**Instructions to follow**
If a line of the records holds the word "networking", copy it out.
○ ○ ○
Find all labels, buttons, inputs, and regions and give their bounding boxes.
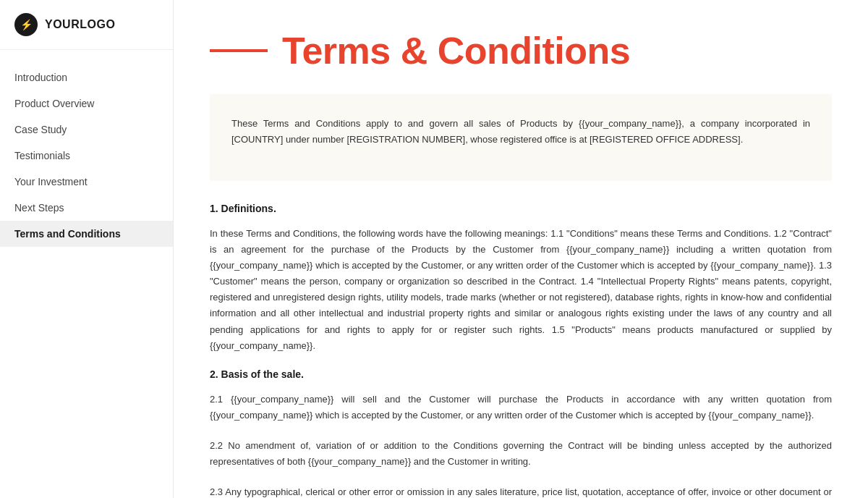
intro-section: These Terms and Conditions apply to and … — [210, 94, 832, 181]
section-2-heading: 2. Basis of the sale. — [210, 368, 832, 380]
section-2-paragraph-1: 2.1 {{your_company_name}} will sell and … — [210, 392, 832, 423]
section-2-paragraph-2: 2.2 No amendment of, variation of or add… — [210, 438, 832, 470]
logo-area: ⚡ YOURLOGO — [0, 0, 173, 50]
sidebar-item-case-study[interactable]: Case Study — [0, 117, 173, 143]
section-1-paragraph-1: In these Terms and Conditions, the follo… — [210, 226, 832, 354]
logo-text: YOURLOGO — [45, 18, 115, 31]
sidebar: ⚡ YOURLOGO Introduction Product Overview… — [0, 0, 174, 498]
main-content: Terms & Conditions These Terms and Condi… — [174, 0, 868, 498]
intro-text: These Terms and Conditions apply to and … — [231, 116, 810, 148]
sidebar-nav: Introduction Product Overview Case Study… — [0, 50, 173, 498]
logo-icon: ⚡ — [14, 13, 38, 36]
page-title: Terms & Conditions — [282, 29, 630, 72]
sidebar-item-product-overview[interactable]: Product Overview — [0, 90, 173, 117]
section-2-paragraph-3: 2.3 Any typographical, clerical or other… — [210, 484, 832, 498]
sidebar-item-next-steps[interactable]: Next Steps — [0, 195, 173, 221]
content-body: 1. Definitions. In these Terms and Condi… — [174, 181, 868, 498]
sidebar-item-testimonials[interactable]: Testimonials — [0, 143, 173, 169]
page-header: Terms & Conditions — [174, 0, 868, 94]
sidebar-item-terms-and-conditions[interactable]: Terms and Conditions — [0, 221, 173, 247]
sidebar-item-introduction[interactable]: Introduction — [0, 64, 173, 90]
section-1-heading: 1. Definitions. — [210, 203, 832, 214]
sidebar-item-your-investment[interactable]: Your Investment — [0, 169, 173, 195]
header-decorative-line — [210, 49, 268, 52]
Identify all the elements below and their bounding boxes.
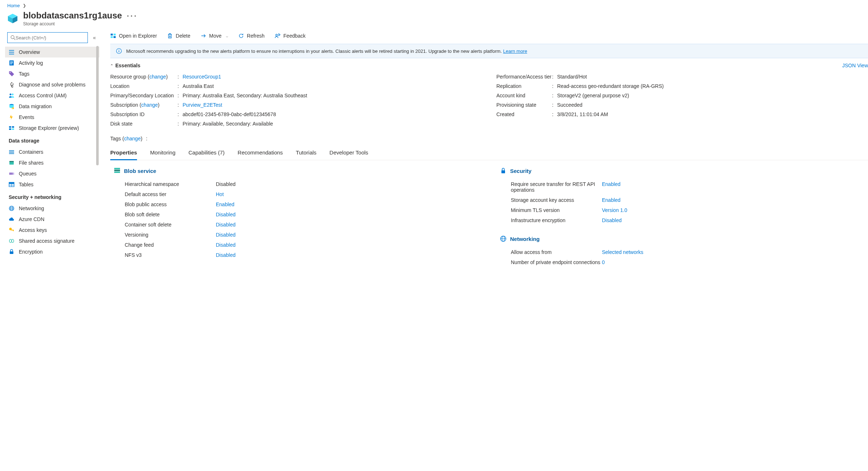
sidebar-item-label: Containers — [19, 149, 43, 155]
location-value: Australia East — [183, 83, 214, 89]
tab-properties[interactable]: Properties — [110, 149, 137, 160]
property-value[interactable]: Enabled — [602, 197, 620, 203]
property-label: Hierarchical namespace — [125, 181, 216, 187]
activity-icon — [9, 60, 14, 66]
property-label: Infrastructure encryption — [511, 217, 602, 223]
sidebar-item-label: Azure CDN — [19, 216, 44, 222]
svg-point-12 — [10, 72, 10, 73]
property-value[interactable]: Disabled — [216, 232, 235, 238]
iam-icon — [9, 93, 14, 98]
blob-service-section: Blob service Hierarchical namespaceDisab… — [114, 167, 478, 260]
property-row: Default access tierHot — [114, 189, 478, 199]
property-value[interactable]: Selected networks — [602, 249, 643, 255]
networking-title[interactable]: Networking — [510, 236, 540, 242]
ess-label-created: Created — [496, 111, 552, 117]
security-title[interactable]: Security — [510, 168, 531, 174]
sidebar-item-events[interactable]: Events — [5, 112, 99, 123]
sidebar-item-label: Diagnose and solve problems — [19, 82, 85, 88]
sidebar-item-label: Queues — [19, 171, 37, 177]
open-in-explorer-button[interactable]: Open in Explorer — [110, 33, 157, 39]
svg-rect-20 — [9, 150, 14, 151]
property-value[interactable]: Disabled — [216, 212, 235, 217]
collapse-sidebar-button[interactable]: « — [91, 33, 97, 42]
resource-group-value[interactable]: ResourceGroup1 — [183, 74, 221, 80]
subscription-value[interactable]: Purview_E2ETest — [183, 102, 222, 108]
ess-label-prov: Provisioning state — [496, 102, 552, 108]
property-row: Storage account key accessEnabled — [500, 195, 864, 205]
property-value[interactable]: Hot — [216, 191, 224, 197]
property-label: Storage account key access — [511, 197, 602, 203]
property-row: Hierarchical namespaceDisabled — [114, 179, 478, 189]
property-value[interactable]: Disabled — [216, 242, 235, 248]
sidebar-item-overview[interactable]: Overview — [5, 47, 99, 58]
change-resource-group-link[interactable]: change — [149, 74, 166, 80]
networking-icon — [9, 205, 14, 211]
svg-rect-11 — [10, 64, 12, 64]
move-button[interactable]: Move ⌵ — [201, 33, 228, 39]
essentials-toggle[interactable]: ⌃ Essentials — [110, 63, 140, 68]
banner-learn-more-link[interactable]: Learn more — [503, 48, 527, 54]
trash-icon — [167, 33, 173, 39]
sidebar-item-networking[interactable]: Networking — [5, 203, 99, 214]
sidebar-item-access-control-iam-[interactable]: Access Control (IAM) — [5, 90, 99, 101]
sidebar-item-access-keys[interactable]: Access keys — [5, 225, 99, 236]
breadcrumb-home[interactable]: Home — [7, 3, 20, 8]
sidebar-item-shared-access-signature[interactable]: Shared access signature — [5, 236, 99, 246]
property-value[interactable]: Enabled — [602, 181, 620, 187]
sidebar-item-file-shares[interactable]: File shares — [5, 157, 99, 168]
ess-label-sub: Subscription — [110, 102, 138, 108]
sidebar-item-tables[interactable]: Tables — [5, 179, 99, 190]
property-value[interactable]: Disabled — [216, 222, 235, 228]
change-tags-link[interactable]: change — [124, 136, 141, 141]
property-row: NFS v3Disabled — [114, 250, 478, 260]
svg-point-41 — [9, 239, 12, 243]
svg-rect-43 — [10, 251, 13, 254]
blob-service-title[interactable]: Blob service — [124, 168, 156, 174]
sidebar-scrollbar[interactable] — [96, 46, 99, 165]
change-subscription-link[interactable]: change — [141, 102, 158, 108]
property-value[interactable]: Disabled — [602, 217, 621, 223]
property-value[interactable]: 0 — [602, 259, 605, 265]
feedback-button[interactable]: Feedback — [275, 33, 305, 39]
sidebar-item-queues[interactable]: Queues — [5, 168, 99, 179]
feedback-label: Feedback — [283, 33, 305, 39]
property-label: Default access tier — [125, 191, 216, 197]
breadcrumb: Home ❯ — [0, 0, 868, 10]
property-value[interactable]: Disabled — [216, 252, 235, 258]
svg-rect-16 — [9, 126, 11, 128]
tab-capabilities[interactable]: Capabilities (7) — [188, 149, 225, 160]
sidebar-item-activity-log[interactable]: Activity log — [5, 58, 99, 68]
json-view-link[interactable]: JSON View — [842, 63, 868, 68]
info-banner: Microsoft recommends upgrading to the ne… — [110, 44, 868, 58]
sidebar-item-storage-explorer-preview-[interactable]: Storage Explorer (preview) — [5, 123, 99, 133]
delete-button[interactable]: Delete — [167, 33, 190, 39]
sidebar-item-containers[interactable]: Containers — [5, 147, 99, 157]
refresh-button[interactable]: Refresh — [238, 33, 265, 39]
sidebar-item-encryption[interactable]: Encryption — [5, 246, 99, 257]
property-label: Versioning — [125, 232, 216, 238]
tab-recommendations[interactable]: Recommendations — [238, 149, 283, 160]
tabs: Properties Monitoring Capabilities (7) R… — [110, 147, 868, 160]
more-actions-icon[interactable]: • • • — [127, 13, 136, 24]
sidebar-item-diagnose-and-solve-problems[interactable]: Diagnose and solve problems — [5, 79, 99, 90]
sidebar-item-data-migration[interactable]: Data migration — [5, 101, 99, 112]
svg-rect-40 — [13, 230, 14, 231]
tab-tutorials[interactable]: Tutorials — [296, 149, 316, 160]
overview-icon — [9, 49, 14, 55]
svg-point-14 — [12, 94, 14, 96]
search-input[interactable] — [16, 35, 85, 41]
ess-label-loc: Location — [110, 83, 178, 89]
svg-rect-46 — [111, 36, 113, 38]
svg-rect-18 — [9, 128, 11, 130]
tab-developer-tools[interactable]: Developer Tools — [329, 149, 368, 160]
tab-monitoring[interactable]: Monitoring — [150, 149, 175, 160]
search-box[interactable] — [7, 32, 88, 43]
property-value[interactable]: Version 1.0 — [602, 207, 627, 213]
explorer-icon — [9, 125, 14, 131]
blob-service-icon — [114, 167, 120, 174]
property-value[interactable]: Enabled — [216, 201, 234, 207]
svg-rect-22 — [9, 153, 14, 154]
sidebar-item-tags[interactable]: Tags — [5, 68, 99, 79]
sidebar-item-azure-cdn[interactable]: Azure CDN — [5, 214, 99, 225]
svg-rect-24 — [9, 161, 14, 162]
○ ○ ○
**Response to this task**
networking-title[interactable]: Networking — [510, 236, 540, 242]
networking-icon — [9, 205, 14, 211]
sidebar-item-networking[interactable]: Networking — [5, 203, 99, 214]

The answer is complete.